Having taken the girl-power movie to new highs (writing “Thelma & Louise”) and lows (writing and directing “Divine Secrets of the Ya-Ya Sisterhood”), helmer Callie Khouri settles for a routine payday with “Mad Money.” Banking on the appealing chemistry of Diane Keaton and Queen Latifah — with co-star Katie Holmes awkwardly upsetting the balance — this strained heist comedy about three cash-strapped femmes is watchable enough for a few reels, but lacks the requisite wit and amoral energy to capitalize on its get-rich-quick premise. January item could generate some distaff interest, but will earn most of its coin on homevid.

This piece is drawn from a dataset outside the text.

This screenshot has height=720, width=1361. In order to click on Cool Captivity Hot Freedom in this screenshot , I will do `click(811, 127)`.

Prologue cuts among the larcenous leading ladies as they frantically try to dispose of their ill-gotten gains before the cops arrive. Addressing the camera with the not-so-insightful adage “We’re all capable of anything,” middle-aged Bridget (Keaton) takes the narrative back three years to the moment when she and her newly unemployed husband, Don (Ted Danson), found themselves on the brink of financial ruin.

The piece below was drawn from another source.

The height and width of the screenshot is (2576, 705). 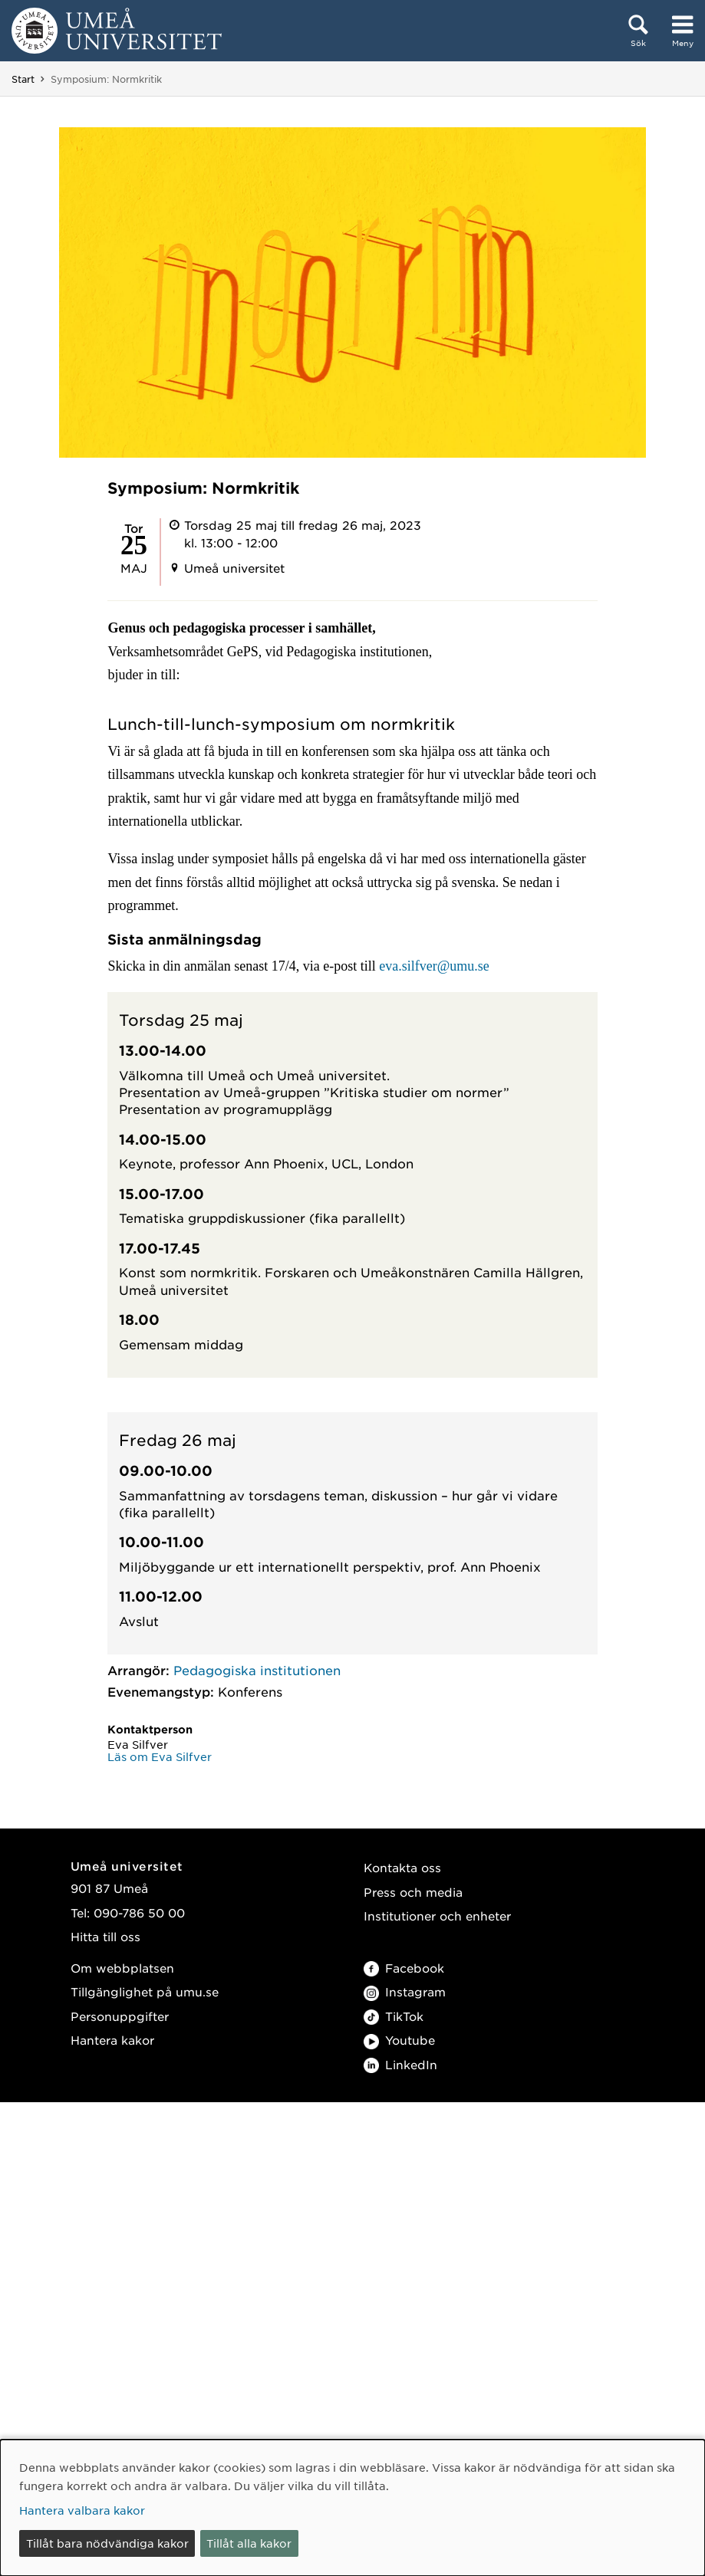 I want to click on LinkedIn, so click(x=400, y=2064).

More than $200,000 in debt and in danger of losing the house, Bridget is forced to look for a job. After a montage comically illustrating how ill-equipped a certain breed of upper-crust white woman is for the corporate world, Bridget settles for a lowly janitor’s post — at the Federal Reserve Bank of Kansas City. How convenient.
Actually, not so convenient, given the bank’s intensely routinized and scrutinized security system (random searches, cameras everywhere, cash carts kept under lock and key). But desperate Bridget spies a loophole and eventually persuades two fellow workers — wary single mom Nina (Latifah) and young, ditzy Jackie (Holmes) — to help her pull off a robbery or two.
There’s something ingenious, and even halfway defensible, about stealing old, worn-out money that’s already been earmarked for shredding, and “Mad Money” derives most of its meager pleasures from its central heist sequence — which, though lacking in Brian De Palma-esque visual bravado, is tightly edited and cleverly worked out.
But even as it aims for a loose, light-fingered touch, Khouri’s direction is lukewarm at best. Regular flash-forwards to the inevitable police interrogations (a device employed with more finesse in Spike Lee’s “Inside Man,” among others) further undercut the suspense and audience involvement, and soon there’s little to do but watch as the women’s stealing spree spirals predictably out of control.
In the end, “Mad Money” lacks the guts to either embrace its characters’ breezy amorality or critique it: While prudent Nina functions as the film’s weak conscience, pic repeatedly shows the three women screaming with delight as they literally roll in the dough. It’s the kind of image that should draw audiences into a spirit of gleeful collusion, but instead feels phony, even condescending (look, rich people playing poor people who become rich people!).
It’s not long before their layabout husbands get in on the action, modestly upping the emotional ante: While Jackie’s hubby (Adam Rothenberg) is no brighter than she is, Danson has some warmly amusing moments as Bridget’s more rational better half. But a romantic thread pairing Nina with bank security guard Barry (Roger Cross) feels cheap, pointing up both the implausibility and the moral ambivalence of Glenn Gers’ script (adapted from the British telepic “Hot Money”).
Keaton is a witty comedienne under any circumstances; here, she manages to make Bridget’s lack of scruples seem cheery and borderline cute, emphasizing her resourcefulness and devil-may-care high spirits in the worst of situations. She’s smartly held in check by Latifah’s sassy, sympathetic Nina, who, of the three protags, seems to benefit the most from the pic’s otherwise drab lensing.
Faring markedly worse than her co-thesps, however, is Holmes, whose character’s compulsive habit and sole defining trait — listening to music and dancing on the job — gives her little to work with.
Brent Thomas’ production design ably conjures the cold, dreary environs of a high-security federal bank. Though set in Missouri, pic was shot entirely in Louisiana and looks none the worse for it.